The back area of the building, meanwhile, is where walls and machines are paint-splashed places for making and distributing all that product.
During the building tour, Vogel got talking about some Vancouver rock ‘n’ roll history connected to Cloverdale Paint, around the time the Vogel family bought back control of the company from Kelly-Douglas, the grocery-products distributor, in the mid-1970s.
“We owned Mushroom Studios when Heart recorded (the albums) Dreamboat Annie and Magazine there,” he said. “I remember going there as a kid when they were recording, so it was cool, and I’m a big music fan as well. My father Wink’s a big guitar collector, avid, into American-made guitars. My parents still live in the house I grew up in, in the Kerrisdale area, but the hub of the company has always been here in Surrey, and always will be.”
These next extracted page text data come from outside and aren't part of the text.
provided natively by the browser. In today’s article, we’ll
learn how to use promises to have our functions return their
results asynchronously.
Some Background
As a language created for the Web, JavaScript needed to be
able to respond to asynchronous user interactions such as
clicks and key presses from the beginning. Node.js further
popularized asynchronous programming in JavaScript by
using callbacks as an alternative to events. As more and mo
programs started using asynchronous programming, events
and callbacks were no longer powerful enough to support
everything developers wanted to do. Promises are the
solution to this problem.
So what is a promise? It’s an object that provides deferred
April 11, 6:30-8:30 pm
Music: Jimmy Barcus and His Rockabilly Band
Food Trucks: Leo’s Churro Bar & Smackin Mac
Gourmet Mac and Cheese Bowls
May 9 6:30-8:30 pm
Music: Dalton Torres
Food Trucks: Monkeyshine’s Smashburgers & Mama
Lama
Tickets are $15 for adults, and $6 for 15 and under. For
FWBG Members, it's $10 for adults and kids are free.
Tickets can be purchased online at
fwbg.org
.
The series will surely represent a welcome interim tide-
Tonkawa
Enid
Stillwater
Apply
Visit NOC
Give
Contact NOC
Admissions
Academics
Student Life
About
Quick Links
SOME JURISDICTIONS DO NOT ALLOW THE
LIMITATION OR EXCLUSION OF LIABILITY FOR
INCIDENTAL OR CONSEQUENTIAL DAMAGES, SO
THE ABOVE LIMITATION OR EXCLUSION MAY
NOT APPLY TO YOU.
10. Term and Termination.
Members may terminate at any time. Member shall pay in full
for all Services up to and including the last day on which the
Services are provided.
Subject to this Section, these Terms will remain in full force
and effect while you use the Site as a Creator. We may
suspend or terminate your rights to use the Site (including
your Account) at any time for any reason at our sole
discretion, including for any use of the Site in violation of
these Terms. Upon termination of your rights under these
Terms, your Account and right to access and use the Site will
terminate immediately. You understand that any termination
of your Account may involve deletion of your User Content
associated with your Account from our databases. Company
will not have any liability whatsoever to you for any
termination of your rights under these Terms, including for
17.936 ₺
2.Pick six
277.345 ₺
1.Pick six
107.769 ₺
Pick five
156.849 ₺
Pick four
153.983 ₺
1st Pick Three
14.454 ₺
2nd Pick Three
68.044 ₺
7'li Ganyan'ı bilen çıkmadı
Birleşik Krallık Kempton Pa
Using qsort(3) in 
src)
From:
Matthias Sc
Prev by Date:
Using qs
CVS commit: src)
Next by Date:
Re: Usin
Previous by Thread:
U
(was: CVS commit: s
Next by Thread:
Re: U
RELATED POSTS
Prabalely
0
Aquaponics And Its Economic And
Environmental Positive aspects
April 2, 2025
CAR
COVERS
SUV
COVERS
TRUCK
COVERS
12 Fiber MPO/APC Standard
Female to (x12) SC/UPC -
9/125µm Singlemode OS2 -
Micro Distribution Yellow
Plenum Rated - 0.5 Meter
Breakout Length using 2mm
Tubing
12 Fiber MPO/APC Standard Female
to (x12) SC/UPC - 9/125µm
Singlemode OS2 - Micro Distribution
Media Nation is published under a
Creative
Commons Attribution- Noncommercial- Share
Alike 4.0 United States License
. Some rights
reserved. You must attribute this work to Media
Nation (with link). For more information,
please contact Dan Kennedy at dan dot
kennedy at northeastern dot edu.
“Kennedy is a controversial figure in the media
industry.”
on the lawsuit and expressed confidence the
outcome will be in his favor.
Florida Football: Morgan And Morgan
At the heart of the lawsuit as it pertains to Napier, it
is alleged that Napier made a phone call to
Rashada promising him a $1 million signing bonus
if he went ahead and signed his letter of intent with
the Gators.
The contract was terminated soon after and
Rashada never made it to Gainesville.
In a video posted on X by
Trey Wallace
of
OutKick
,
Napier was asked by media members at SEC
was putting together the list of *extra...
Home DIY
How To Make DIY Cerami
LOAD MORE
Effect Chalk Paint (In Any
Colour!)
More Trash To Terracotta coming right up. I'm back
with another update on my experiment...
At the company’s AGM on Thursday (June 7), Vogel’s parents, Wink and Noelle, retired from the board after many years of work, and his siblings, Randy and Tracy, stepped in to fill vacant positions. In addition to company CEO, Tim Vogel is now chairman of the board.
“There are lots of family connections here,” he said. “Not only my family, but some of the employees have family members working with us as well. It’s just always been that way.”